Some days later, as the day of our departure grew near, the king showed us a sincere affection, and among other obliging things, said to us that it seemed to him that he was a sucking child whom its mother was about to leave, and that he remained disconsolate all the more now that he had become acquainted with us and liked several things of Spain, for which reason he entreated us not to delay our return thence to Tadore. Meantime, he begged us to leave him some of our swivel guns[246] for his own defence. He warned us at the same time not to navigate except by daylight, on account of the shoals and reefs which exist in these seas; but we answered him that because of our need to arrive in Spain as soon as possible, we were obliged to navigate night and day: he then added that, being unable to do anything else, he would pray God every day to bring us home in safety.

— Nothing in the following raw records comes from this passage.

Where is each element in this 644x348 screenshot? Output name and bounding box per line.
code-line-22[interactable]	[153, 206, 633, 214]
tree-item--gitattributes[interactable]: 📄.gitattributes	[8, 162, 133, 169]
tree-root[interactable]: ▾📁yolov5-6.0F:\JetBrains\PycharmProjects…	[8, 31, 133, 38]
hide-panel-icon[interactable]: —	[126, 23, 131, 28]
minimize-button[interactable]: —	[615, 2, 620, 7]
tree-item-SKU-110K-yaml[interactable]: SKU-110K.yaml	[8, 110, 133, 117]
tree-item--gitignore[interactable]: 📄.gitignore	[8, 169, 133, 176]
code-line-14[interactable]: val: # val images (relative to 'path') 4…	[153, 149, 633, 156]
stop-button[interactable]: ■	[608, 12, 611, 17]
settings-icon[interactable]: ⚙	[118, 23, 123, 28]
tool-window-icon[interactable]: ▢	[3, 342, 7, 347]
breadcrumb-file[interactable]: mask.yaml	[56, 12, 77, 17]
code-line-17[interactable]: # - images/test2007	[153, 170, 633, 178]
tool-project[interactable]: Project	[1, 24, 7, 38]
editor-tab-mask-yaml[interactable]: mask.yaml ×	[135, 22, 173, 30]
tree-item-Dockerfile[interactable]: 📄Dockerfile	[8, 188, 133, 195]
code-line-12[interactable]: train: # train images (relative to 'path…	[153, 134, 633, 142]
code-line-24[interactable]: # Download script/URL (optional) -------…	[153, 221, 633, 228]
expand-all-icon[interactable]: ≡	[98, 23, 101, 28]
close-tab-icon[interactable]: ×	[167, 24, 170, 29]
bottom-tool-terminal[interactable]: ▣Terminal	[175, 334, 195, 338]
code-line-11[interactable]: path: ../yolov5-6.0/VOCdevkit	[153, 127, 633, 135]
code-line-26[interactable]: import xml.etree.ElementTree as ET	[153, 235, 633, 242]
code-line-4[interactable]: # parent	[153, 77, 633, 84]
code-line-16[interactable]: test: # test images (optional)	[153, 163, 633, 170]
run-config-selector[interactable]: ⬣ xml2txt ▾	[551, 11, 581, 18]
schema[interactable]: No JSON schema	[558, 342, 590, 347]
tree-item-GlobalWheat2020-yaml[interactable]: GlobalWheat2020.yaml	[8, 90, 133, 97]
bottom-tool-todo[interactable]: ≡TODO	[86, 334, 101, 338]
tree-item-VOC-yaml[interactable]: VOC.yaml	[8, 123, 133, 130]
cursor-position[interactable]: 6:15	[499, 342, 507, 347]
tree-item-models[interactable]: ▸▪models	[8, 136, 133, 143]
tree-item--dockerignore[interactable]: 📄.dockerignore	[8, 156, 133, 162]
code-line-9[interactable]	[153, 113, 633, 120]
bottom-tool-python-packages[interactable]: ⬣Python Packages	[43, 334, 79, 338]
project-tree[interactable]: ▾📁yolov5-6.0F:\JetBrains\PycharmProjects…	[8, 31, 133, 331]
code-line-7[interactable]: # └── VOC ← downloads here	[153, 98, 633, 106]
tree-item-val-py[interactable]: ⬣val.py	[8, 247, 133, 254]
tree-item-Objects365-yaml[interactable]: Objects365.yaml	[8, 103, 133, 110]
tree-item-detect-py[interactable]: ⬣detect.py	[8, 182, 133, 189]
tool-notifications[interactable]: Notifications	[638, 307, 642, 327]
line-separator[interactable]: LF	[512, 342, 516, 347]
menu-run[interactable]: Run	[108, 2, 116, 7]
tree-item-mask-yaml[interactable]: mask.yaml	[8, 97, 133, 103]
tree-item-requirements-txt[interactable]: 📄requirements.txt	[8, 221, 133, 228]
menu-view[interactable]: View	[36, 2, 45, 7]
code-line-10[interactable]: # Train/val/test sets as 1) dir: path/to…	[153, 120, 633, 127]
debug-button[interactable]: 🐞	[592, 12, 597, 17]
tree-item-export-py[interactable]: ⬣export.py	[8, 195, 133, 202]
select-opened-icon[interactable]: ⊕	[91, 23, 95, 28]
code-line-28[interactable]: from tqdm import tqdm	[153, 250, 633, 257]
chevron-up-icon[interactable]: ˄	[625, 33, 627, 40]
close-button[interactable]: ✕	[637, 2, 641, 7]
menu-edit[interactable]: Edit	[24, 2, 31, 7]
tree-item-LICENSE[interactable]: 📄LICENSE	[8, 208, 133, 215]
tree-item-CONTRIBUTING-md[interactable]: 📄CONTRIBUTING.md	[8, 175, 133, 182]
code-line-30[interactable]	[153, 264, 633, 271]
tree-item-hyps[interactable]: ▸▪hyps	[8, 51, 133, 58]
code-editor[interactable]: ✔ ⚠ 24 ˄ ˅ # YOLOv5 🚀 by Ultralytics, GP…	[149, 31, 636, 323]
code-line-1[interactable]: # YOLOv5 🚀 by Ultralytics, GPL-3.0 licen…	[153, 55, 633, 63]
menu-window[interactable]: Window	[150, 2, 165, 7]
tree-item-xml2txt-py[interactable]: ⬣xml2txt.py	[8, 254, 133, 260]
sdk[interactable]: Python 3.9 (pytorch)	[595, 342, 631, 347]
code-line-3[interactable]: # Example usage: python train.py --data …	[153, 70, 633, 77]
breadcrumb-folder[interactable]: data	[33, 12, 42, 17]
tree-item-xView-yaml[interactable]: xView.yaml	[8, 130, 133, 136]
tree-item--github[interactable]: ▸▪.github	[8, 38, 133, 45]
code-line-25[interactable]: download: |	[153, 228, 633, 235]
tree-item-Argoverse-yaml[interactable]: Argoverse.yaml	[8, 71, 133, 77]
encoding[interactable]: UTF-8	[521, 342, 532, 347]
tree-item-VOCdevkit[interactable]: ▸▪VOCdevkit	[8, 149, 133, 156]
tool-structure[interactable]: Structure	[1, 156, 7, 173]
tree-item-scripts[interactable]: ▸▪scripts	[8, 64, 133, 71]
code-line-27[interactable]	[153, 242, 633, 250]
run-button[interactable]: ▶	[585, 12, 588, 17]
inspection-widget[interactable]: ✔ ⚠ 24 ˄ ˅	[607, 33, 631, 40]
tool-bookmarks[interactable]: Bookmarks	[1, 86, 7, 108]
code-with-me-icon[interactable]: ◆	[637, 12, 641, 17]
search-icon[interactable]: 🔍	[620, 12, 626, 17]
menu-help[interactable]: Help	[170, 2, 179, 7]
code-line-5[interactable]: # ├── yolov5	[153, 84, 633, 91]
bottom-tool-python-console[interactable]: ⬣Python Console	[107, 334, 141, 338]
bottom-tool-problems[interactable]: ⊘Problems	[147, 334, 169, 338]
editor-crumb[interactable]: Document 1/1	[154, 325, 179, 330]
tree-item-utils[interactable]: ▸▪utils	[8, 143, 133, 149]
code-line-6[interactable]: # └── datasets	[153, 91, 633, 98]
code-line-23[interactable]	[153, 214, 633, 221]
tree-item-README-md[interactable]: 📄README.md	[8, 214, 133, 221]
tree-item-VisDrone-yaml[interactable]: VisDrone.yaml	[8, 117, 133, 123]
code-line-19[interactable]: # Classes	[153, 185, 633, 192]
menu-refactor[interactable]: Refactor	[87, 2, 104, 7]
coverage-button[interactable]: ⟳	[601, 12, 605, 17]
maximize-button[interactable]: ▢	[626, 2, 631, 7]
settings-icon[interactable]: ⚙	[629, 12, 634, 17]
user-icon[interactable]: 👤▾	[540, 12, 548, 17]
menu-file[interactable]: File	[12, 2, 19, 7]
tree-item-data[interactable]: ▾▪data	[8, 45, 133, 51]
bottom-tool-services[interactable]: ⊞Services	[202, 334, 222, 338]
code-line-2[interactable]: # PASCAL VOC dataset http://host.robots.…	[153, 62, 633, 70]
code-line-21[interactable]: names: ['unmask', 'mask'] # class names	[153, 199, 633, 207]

During this time Pedro Alfonso de Lorosa had come to the ships with his wife and property to return with us. Two days after, Kechilideroix, son of the King of Tarenate, came with a prahu well filled with men, and approaching the ships requested Lorosa to come into his prahu; but Lorosa, who suspected him, refused to do so, and told him he had determined on going away with those ships to Spain. For the same suspicion he advised us not to receive him in the ships; and we did not choose that he should come on board when he asked to do so. It was known later that Kechili was a great friend of the Portuguese captain of Malacca, and had the intention of seizing Lorosa and of conducting him thither; and on that account he severely reprimanded those persons with whom this Portuguese lived, for having let him depart without his permission.